Veering gently back towards the subject at hand, as common as the tofu and nutritional yeast-based quiche is, it’s a classic for good reason. It’s quick, inexpensive, and tasty. It’s also great for folks who think they don’t like tofu, because it’s well seasoned and well blended, so the end result is in no way reminiscent of a block of soy curd. Much the same way that standard quiche doesn’t usually conjure up the experience of sucking on an uncracked egg.
Classic Vegan Quiche
Basic Flaky Pie Crust –from Sarah Kramer’s Vegan A Go-Go! (I abbreviated the instructions.)
1 1/4 cup flour (I used whole wheat; you should, too)
1/4 tsp salt
1/2 cup Earth Balance (the recipe called for vegetable shortening…I would never recommend using anything hydrogenated though)
3 tbsp very cold water
Combine flour and salt, and gently rub in Earth Balance.
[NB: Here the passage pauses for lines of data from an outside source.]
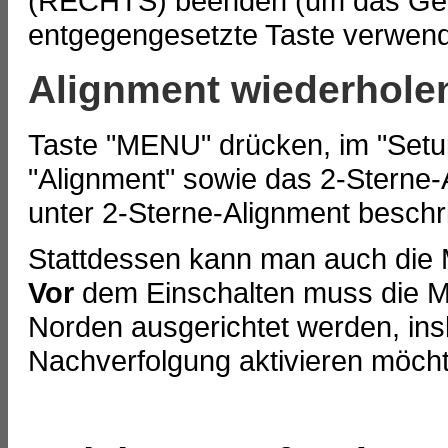
(RECHTS) beenden (um das Getri
entgegengesetzte Taste verwend
Alignment wiederhole
Taste "MENU" drücken, im "Setu
"Alignment" sowie das 2-Sterne-
unter 2-Sterne-Alignment beschr
Stattdessen kann man auch die M
Vor
dem Einschalten muss die M
Norden ausgerichtet werden, in
Nachverfolgung aktivieren möcht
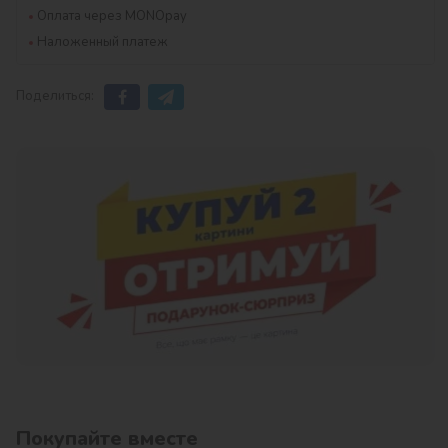
Оплата через MONOpay
Наложенный платеж
Поделиться:
Покупайте вместе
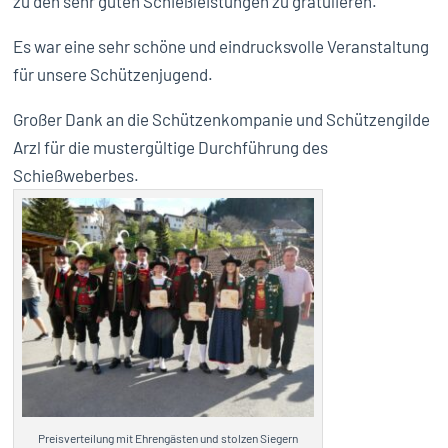
zu den sehr guten Schießleistungen zu gratulieren.
Es war eine sehr schöne und eindrucksvolle Veranstaltung
für unsere Schützenjugend.
Großer Dank an die Schützenkompanie und Schützengilde
Arzl für die mustergültige Durchführung des
Schießweberbes.
Preisverteilung mit Ehrengästen und stolzen Siegern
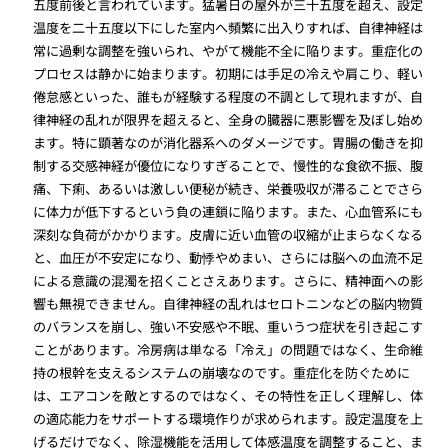
五度前後と言われています。猛暑日の屋外が三十五度を超え、設定
温度を二十五度以下にした室内へ頻繁に出入りすれば、自律神経は
常に過剰な調整を強いられ、やがて機能不全に陥ります。重症化の
プロセスは静かに始まります。初期には手足の冷えや肩こり、軽い
倦怠感といった、誰もが経験する程度の不調として現れますが、自
律神経の乱れが限界を超えると、全身の臓器に悪影響を及ぼし始め
ます。特に顕著なのが消化器系へのダメージです。胃腸の働きを抑
制する交感神経が優位になりすぎることで、慢性的な食欲不振、腹
痛、下痢、あるいは激しい便秘が続き、栄養吸収が滞ることでさら
に体力が低下するという負の連鎖に陥ります。また、心血管系にも
深刻な負荷がかかります。皮膚に近い血管の収縮が止まらなくなる
と、血圧が不安定になり、動悸やめまい、さらには脳への血流不足
による意識の混濁を招くことさえあります。さらに、精神面への影
響も無視できません。自律神経の乱れはセロトニンなどの脳内物質
のバランスを崩し、強い不安感や不眠、重いうつ症状を引き起こす
ことがあります。冷房病は単なる「冷え」の問題ではなく、生命維
持の根幹を支えるシステムの崩壊なのです。重症化を防ぐために
は、エアコンを敵とするのではなく、その特性を正しく理解し、体
の適応能力をサポートする環境作りが求められます。設定温度を上
げるだけでなく、除湿機能を活用して体感温度を調整すること、ま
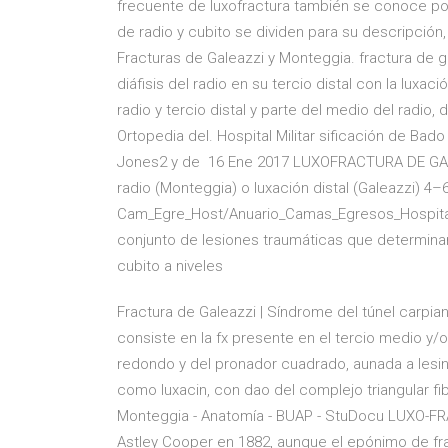
frecuente de luxofractura también se conoce por
de radio y cubito se dividen para su descripción
Fracturas de Galeazzi y Monteggia. fractura de ga
diáfisis del radio en su tercio distal con la luxac
radio y tercio distal y parte del medio del radio, 
Ortopedia del. Hospital Militar sificación de Bad
Jones2 y de 16 Ene 2017 LUXOFRACTURA DE GAL
radio (Monteggia) o luxación distal (Galeazzi) 4–6
Cam_Egre_Host/Anuario_Camas_Egresos_Hospitala
conjunto de lesiones traumáticas que determinan l
cubito a niveles
Fractura de Galeazzi | Síndrome del túnel carpia
consiste en la fx presente en el tercio medio y/o 
redondo y del pronador cuadrado, aunada a lesin de
como luxacin, con dao del complejo triangular fi
Monteggia - Anatomía - BUAP - StuDocu LUXO-FR
AstIey Cooper en 1882, aunque eI epónimo de fra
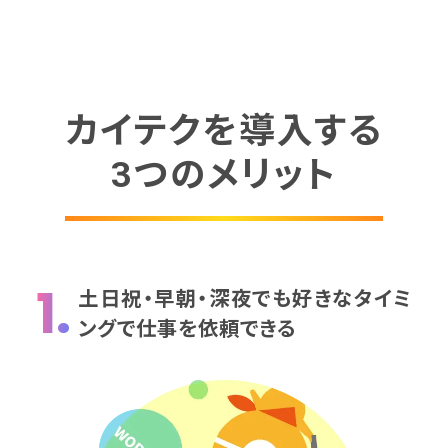
カイテクを導入する
3つのメリット
1.
土日祝・早朝・深夜でも好きなタイミ
ングで仕事を依頼できる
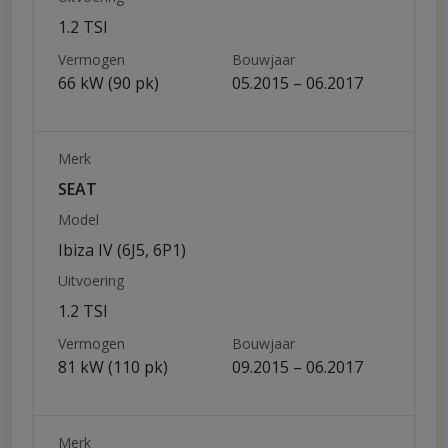
1.2 TSI
Vermogen
Bouwjaar
66 kW (90 pk)
05.2015 – 06.2017
Merk
SEAT
Model
Ibiza IV (6J5, 6P1)
Uitvoering
1.2 TSI
Vermogen
Bouwjaar
81 kW (110 pk)
09.2015 – 06.2017
Merk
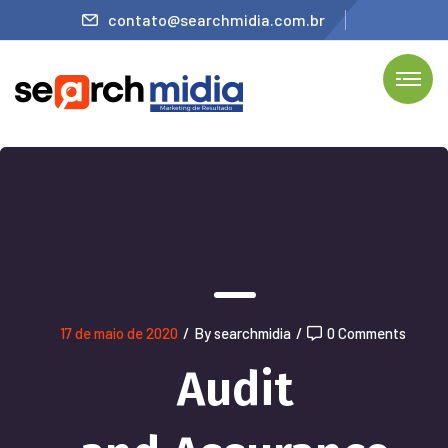
contato@searchmidia.com.br
17 de maio de 2020
/
By searchmidia
/
0 Comments
Audit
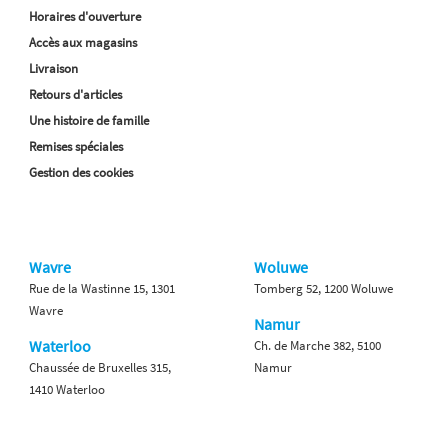
Horaires d'ouverture
Accès aux magasins
Livraison
Retours d'articles
Une histoire de famille
Remises spéciales
Gestion des cookies
Wavre
Woluwe
Rue de la Wastinne 15, 1301
Tomberg 52, 1200 Woluwe
Wavre
Namur
Waterloo
Ch. de Marche 382, 5100
Chaussée de Bruxelles 315,
Namur
1410 Waterloo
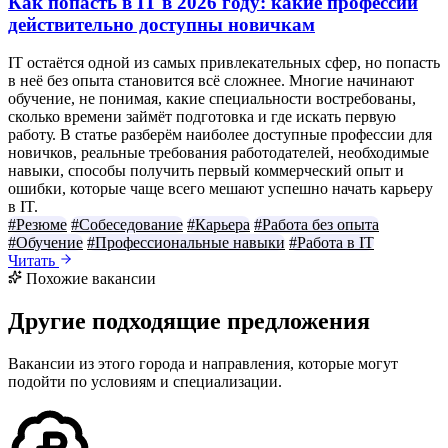
Как попасть в IT в 2026 году: какие профессии
действительно доступны новичкам
IT остаётся одной из самых привлекательных сфер, но попасть
в неё без опыта становится всё сложнее. Многие начинают
обучение, не понимая, какие специальности востребованы,
сколько времени займёт подготовка и где искать первую
работу. В статье разберём наиболее доступные профессии для
новичков, реальные требования работодателей, необходимые
навыки, способы получить первый коммерческий опыт и
ошибки, которые чаще всего мешают успешно начать карьеру
в IT.
#Резюме
#Собеседование
#Карьера
#Работа без опыта
#Обучение
#Профессиональные навыки
#Работа в IT
Читать
Похожие вакансии
Другие подходящие предложения
Вакансии из этого города и направления, которые могут
подойти по условиям и специализации.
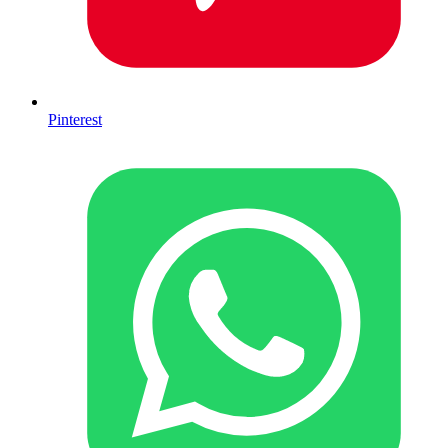
Pinterest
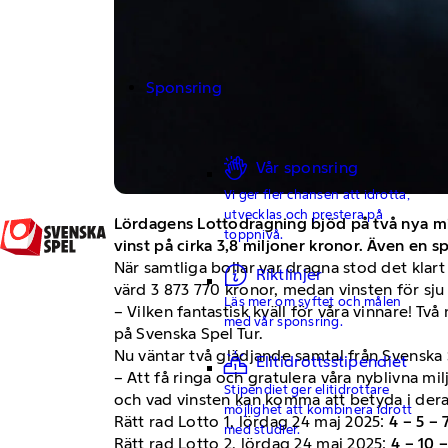
Sponsring
Vår sponsring
Vi ger fler chansen att idrotta,
utvecklas och prestera på
Lördagens Lottodragning bjöd på två nya mil
toppnivå.
vinst på cirka 3,8 miljoner kronor. Även en sp
När samtliga bollar var dragna stod det klart
Riktlinjer
värd 3 873 770 kronor, medan vinsten för sju 
Läs mer om syftet och målen
– Vilken fantastisk kväll för våra vinnare! T
med vår sponsring.
på Svenska Spel Tur.
Nu väntar två glädjande samtal från Svenska
Elitidrottsstipendiet
– Att få ringa och gratulera våra nyblivna m
Stipendiet ger elitidrottare
och vad vinsten kan komma att betyda i deras
möjlighet att kombinera idrott
Rätt rad Lotto 1, lördag 24 maj 2025:
4 – 5 – 
med studier.
Rätt rad Lotto 2, lördag 24 maj 2025:
4 – 10 –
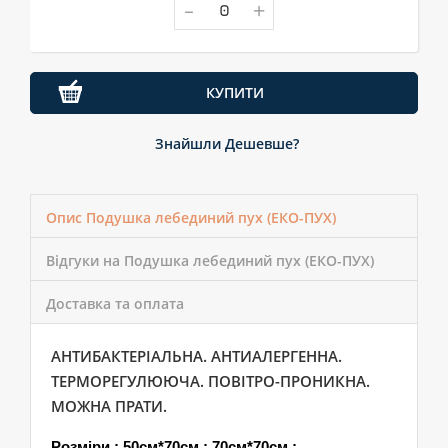
-
+
КУПИТИ
Знайшли Дешевше?
Опис Подушка лебединий пух (ЕКО-ПУХ)
Відгуки на Подушка лебединий пух (ЕКО-ПУХ)
Доставка та оплата
АНТИБАКТЕРІАЛЬНА. АНТИАЛЕРГЕННА.
ТЕРМОРЕГУЛЮЮЧА. ПОВІТРО-ПРОНИКНА.
МОЖНА ПРАТИ.
Розміри :
50см*7
0см ; 7
0см*70см ;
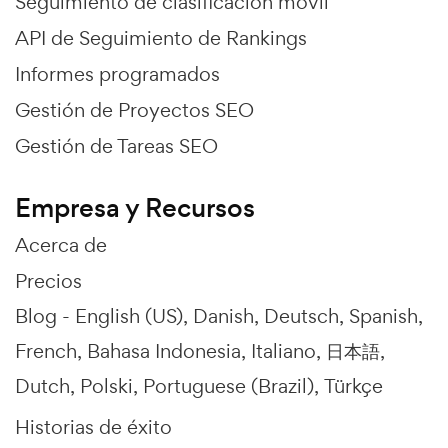
Seguimiento de clasificación móvil
API de Seguimiento de Rankings
Informes programados
Gestión de Proyectos SEO
Gestión de Tareas SEO
Empresa y Recursos
Acerca de
Precios
Blog -
English (US)
Danish
Deutsch
Spanish
French
Bahasa Indonesia
Italiano
日本語
Dutch
Polski
Portuguese (Brazil)
Türkçe
Historias de éxito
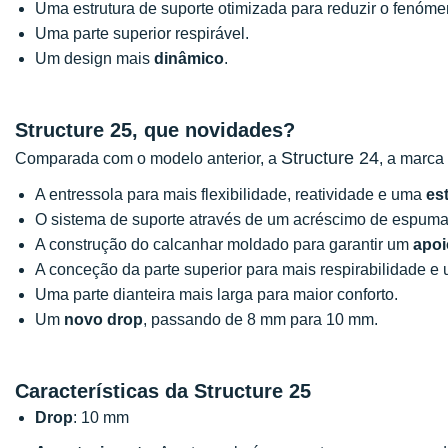
Uma estrutura de suporte otimizada para reduzir o fenóm
Uma parte superior respirável.
Um design mais
dinâmico
.
Structure 25, que novidades?
Structure 24
Comparada com o modelo anterior, a
, a marca
A entressola para mais flexibilidade, reatividade e uma
es
O sistema de suporte através de um acréscimo de espuma 
A construção do calcanhar moldado para garantir um
apoi
A conceção da parte superior para mais respirabilidade e 
Uma parte dianteira mais larga para maior conforto.
Um
novo
drop
, passando de 8 mm para 10 mm.
Características da Structure 25
Drop
: 10 mm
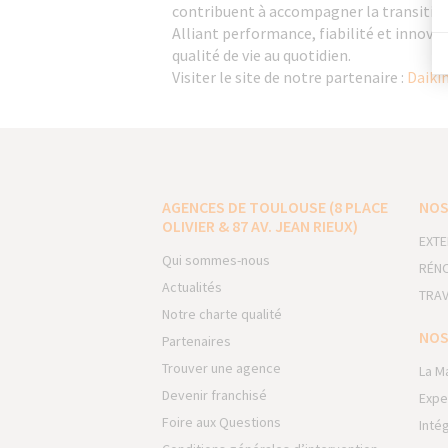
contribuent à accompagner la transition 
Alliant performance, fiabilité et innov
qualité de vie au quotidien.
Visiter le site de notre partenaire :
Daiki
AGENCES DE TOULOUSE (8 PLACE
NOS
OLIVIER & 87 AV. JEAN RIEUX)
EXTE
Qui sommes-nous
RÉNO
Actualités
TRAV
Notre charte qualité
NOS
Partenaires
Trouver une agence
La M
Devenir franchisé
Expe
Foire aux Questions
Inté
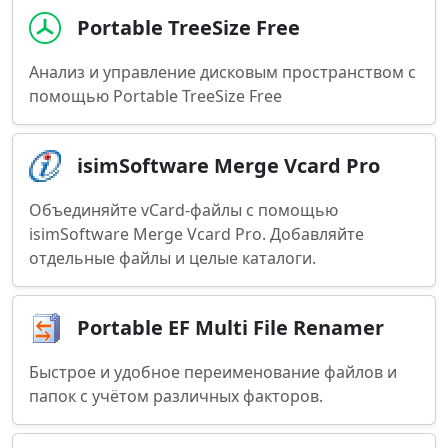
Portable TreeSize Free
Анализ и управление дисковым пространством с
помощью Portable TreeSize Free
isimSoftware Merge Vcard Pro
Объединяйте vCard-файлы с помощью
isimSoftware Merge Vcard Pro. Добавляйте
отдельные файлы и целые каталоги.
Portable EF Multi File Renamer
Быстрое и удобное переименование файлов и
папок с учётом различных факторов.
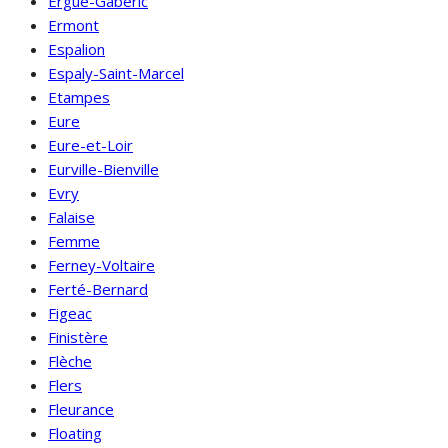
Ergué-Gabéric
Ermont
Espalion
Espaly-Saint-Marcel
Etampes
Eure
Eure-et-Loir
Eurville-Bienville
Evry
Falaise
Femme
Ferney-Voltaire
Ferté-Bernard
Figeac
Finistère
Flèche
Flers
Fleurance
Floating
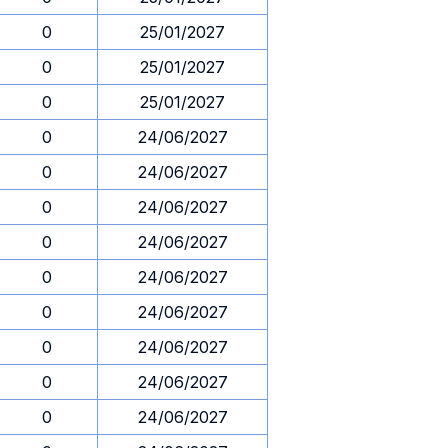
0
25/01/2027
0
25/01/2027
0
25/01/2027
0
24/06/2027
0
24/06/2027
0
24/06/2027
0
24/06/2027
0
24/06/2027
0
24/06/2027
0
24/06/2027
0
24/06/2027
0
24/06/2027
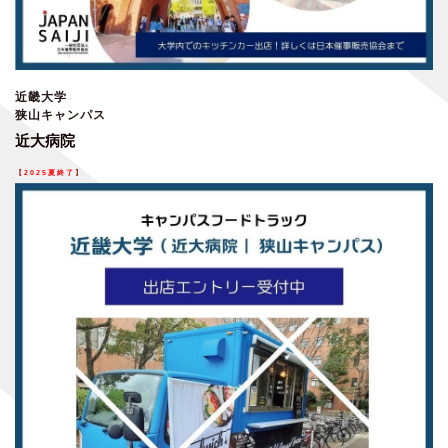
近畿大学
狭山キャンパス
近大病院
【
2025夏終了
】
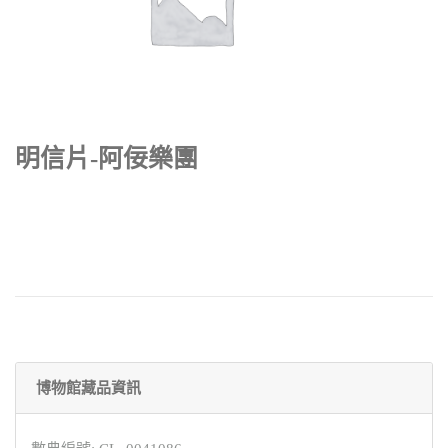
明信片-阿佞樂團
博物館藏品資訊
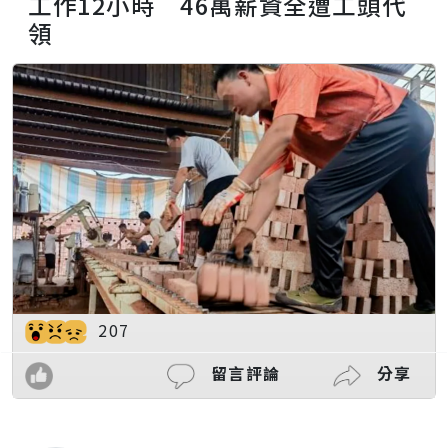
工作12小時 46萬薪資全遭工頭代
領
207
留言評論
分享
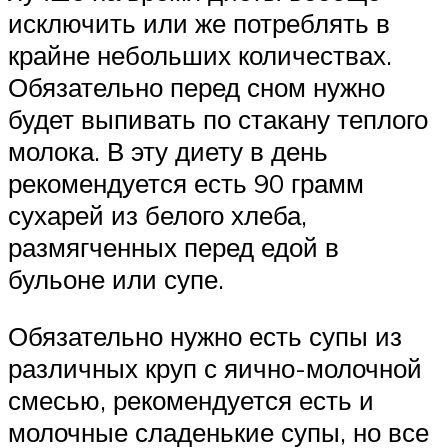
исключить или же потреблять в
крайне небольших количествах.
Обязательно перед сном нужно
будет выпивать по стакану теплого
молока. В эту диету в день
рекомендуется есть 90 грамм
сухарей из белого хлеба,
размягченных перед едой в
бульоне или супе.
Обязательно нужно есть супы из
различных круп с яично-молочной
смесью, рекомендуется есть и
молочные сладенькие супы, но все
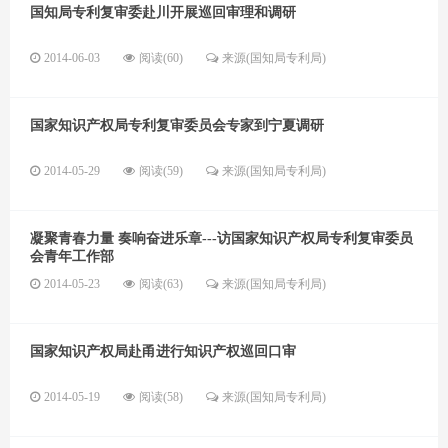
国知局专利复审委赴川开展巡回审理和调研
2014-06-03
阅读(60)
来源(国知局专利局)
国家知识产权局专利复审委员会专家到宁夏调研
2014-05-29
阅读(59)
来源(国知局专利局)
凝聚青春力量 奏响奋进乐章---访国家知识产权局专利复审委员
会青年工作部
2014-05-23
阅读(63)
来源(国知局专利局)
国家知识产权局赴甬进行知识产权巡回口审
2014-05-19
阅读(58)
来源(国知局专利局)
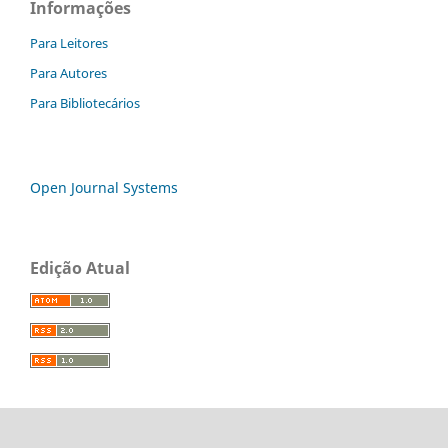
Informações
Para Leitores
Para Autores
Para Bibliotecários
Open Journal Systems
Edição Atual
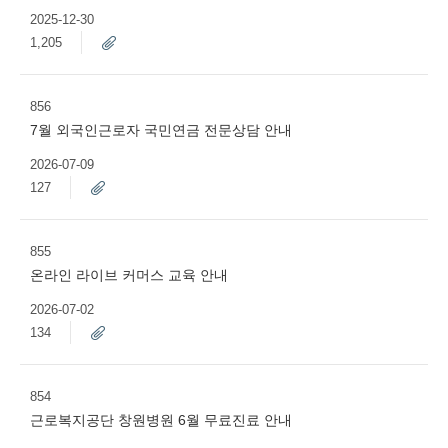
2025-12-30
1,205
856
7월 외국인근로자 국민연금 전문상담 안내
2026-07-09
127
855
온라인 라이브 커머스 교육 안내
2026-07-02
134
854
근로복지공단 창원병원 6월 무료진료 안내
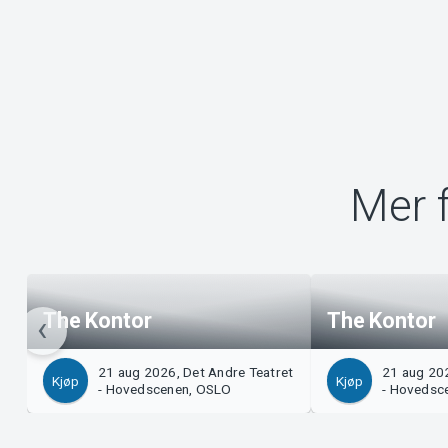
Mer f
The Kontor
The Kontor
21 aug 2026, Det Andre Teatret
21 aug 202
Kjøp
Kjøp
- Hovedscenen, OSLO
- Hovedsc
Stir in water, and, on a lightly floured surface, quickly knead a few times. Roll into a ball and refrigerate for half an hour before rolling out and using.
Vegan Quiche Base
350 g firm tofu (about 2 cups), gently squeezed to remove excess water
1 tsp turmeric powder
1 tsp dried basil leaves
1/2 tsp dried thyme leaves
2 tbsp olive oil, plus extra for cooking and drizzling
1/4 cup + 2 tbsp water
4 tbsp nutritional yeast
salt and black pepper, to taste
1 small to medium onion
2 cloves garlic
2 1/2 cups raw broccoli, chopped
1/2 a red pepper
1/2 cup Daiya shreds (optional…and yes, I know this isn’t a veggie, but it’s added at the same time)
1. Make the pastry (instructions above) and allow to chill for a half hour. Which, incidentally, is enough time to prep the base and veggies, and preheat the oven.
2. Preheat the oven to 400 F.
3. Combine base ingredients (tofu through nutritional yeast) in a food processor, until smooth.
4. Cook onion in a little oil, until translucent. Add garlic and red pepper continue to cook another minute. Add broccoli and cook another two minutes.
5. Roll pastry out, and place in a pie pan or round glass dish.
6. In a large bowl, mix veggies into quiche base. Add Daiya shreds, if using. Taste and adjust seasonings, if necessary.
7. Place filling into pastry, smooth out top, and gently drizzle 1 tbsp olive oil over top. This helps give a nice golden finish to the quiche as it bakes.
8. Bake until a knife inserted into the centre comes out clean–about 30 minutes.